## Exercise objective
The expected output is exactly the lines below, starting at the line with "Rua Luís Derouet, N.º 27 – 3.º Esq" and ending at the line with "用可能）： 9,900円～19,800円 （税込）※月のトレー", both included; no other line belongs in it.

## Records from a dataset
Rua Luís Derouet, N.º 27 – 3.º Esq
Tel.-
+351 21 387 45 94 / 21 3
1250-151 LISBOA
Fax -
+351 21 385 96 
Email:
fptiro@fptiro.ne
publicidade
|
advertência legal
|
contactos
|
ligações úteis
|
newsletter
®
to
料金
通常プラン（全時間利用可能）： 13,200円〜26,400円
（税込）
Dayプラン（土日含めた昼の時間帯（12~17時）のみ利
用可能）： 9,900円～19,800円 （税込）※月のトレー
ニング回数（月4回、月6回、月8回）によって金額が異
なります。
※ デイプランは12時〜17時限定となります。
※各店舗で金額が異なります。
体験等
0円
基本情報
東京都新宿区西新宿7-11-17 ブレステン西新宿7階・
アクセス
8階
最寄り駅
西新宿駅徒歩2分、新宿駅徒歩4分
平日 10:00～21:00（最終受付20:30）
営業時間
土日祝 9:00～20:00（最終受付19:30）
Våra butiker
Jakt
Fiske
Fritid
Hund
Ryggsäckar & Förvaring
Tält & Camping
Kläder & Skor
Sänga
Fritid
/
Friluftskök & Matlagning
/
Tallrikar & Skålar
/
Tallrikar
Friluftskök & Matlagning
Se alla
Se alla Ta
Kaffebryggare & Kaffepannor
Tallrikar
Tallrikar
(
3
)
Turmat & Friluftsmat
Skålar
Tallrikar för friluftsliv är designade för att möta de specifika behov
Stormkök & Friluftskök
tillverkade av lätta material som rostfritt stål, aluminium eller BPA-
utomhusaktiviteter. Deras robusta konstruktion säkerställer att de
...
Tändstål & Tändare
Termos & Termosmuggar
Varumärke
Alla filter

* * *

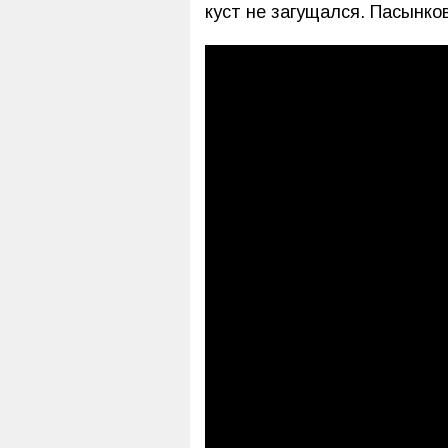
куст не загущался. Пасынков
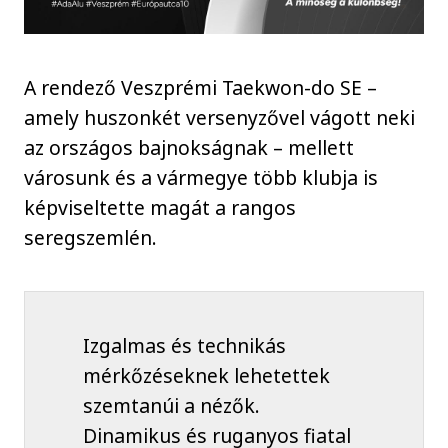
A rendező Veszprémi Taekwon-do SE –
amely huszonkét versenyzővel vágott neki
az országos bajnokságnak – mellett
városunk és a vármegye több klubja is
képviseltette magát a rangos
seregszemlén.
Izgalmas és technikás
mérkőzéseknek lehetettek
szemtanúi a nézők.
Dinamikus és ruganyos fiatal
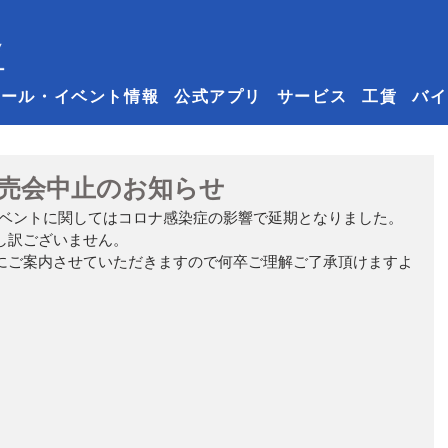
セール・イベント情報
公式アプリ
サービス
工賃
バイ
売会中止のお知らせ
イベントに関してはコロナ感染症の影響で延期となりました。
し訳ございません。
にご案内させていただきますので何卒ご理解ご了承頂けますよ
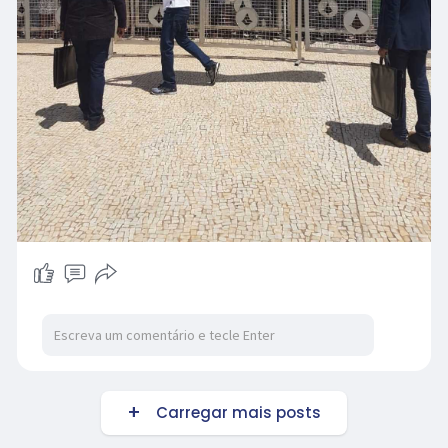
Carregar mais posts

--

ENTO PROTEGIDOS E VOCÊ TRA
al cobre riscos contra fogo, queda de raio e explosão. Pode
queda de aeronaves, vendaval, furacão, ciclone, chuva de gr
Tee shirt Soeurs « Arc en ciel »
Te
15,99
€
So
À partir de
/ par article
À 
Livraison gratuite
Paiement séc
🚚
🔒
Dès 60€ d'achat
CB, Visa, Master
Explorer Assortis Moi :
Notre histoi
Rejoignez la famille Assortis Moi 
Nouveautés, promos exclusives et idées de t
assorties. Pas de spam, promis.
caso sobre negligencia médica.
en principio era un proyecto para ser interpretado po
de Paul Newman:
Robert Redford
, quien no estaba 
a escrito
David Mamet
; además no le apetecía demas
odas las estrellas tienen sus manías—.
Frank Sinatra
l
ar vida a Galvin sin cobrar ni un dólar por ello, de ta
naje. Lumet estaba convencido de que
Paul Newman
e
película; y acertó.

## Exercise solution
Rua Luís Derouet, N.º 27 – 3.º Esq
Tel.-
+351 21 387 45 94 / 21 3
1250-151 LISBOA
Fax -
+351 21 385 96 
Email:
fptiro@fptiro.ne
publicidade
|
advertência legal
|
contactos
|
ligações úteis
|
newsletter
®
to
料金
通常プラン（全時間利用可能）： 13,200円〜26,400円
（税込）
Dayプラン（土日含めた昼の時間帯（12~17時）のみ利
用可能）： 9,900円～19,800円 （税込）※月のトレー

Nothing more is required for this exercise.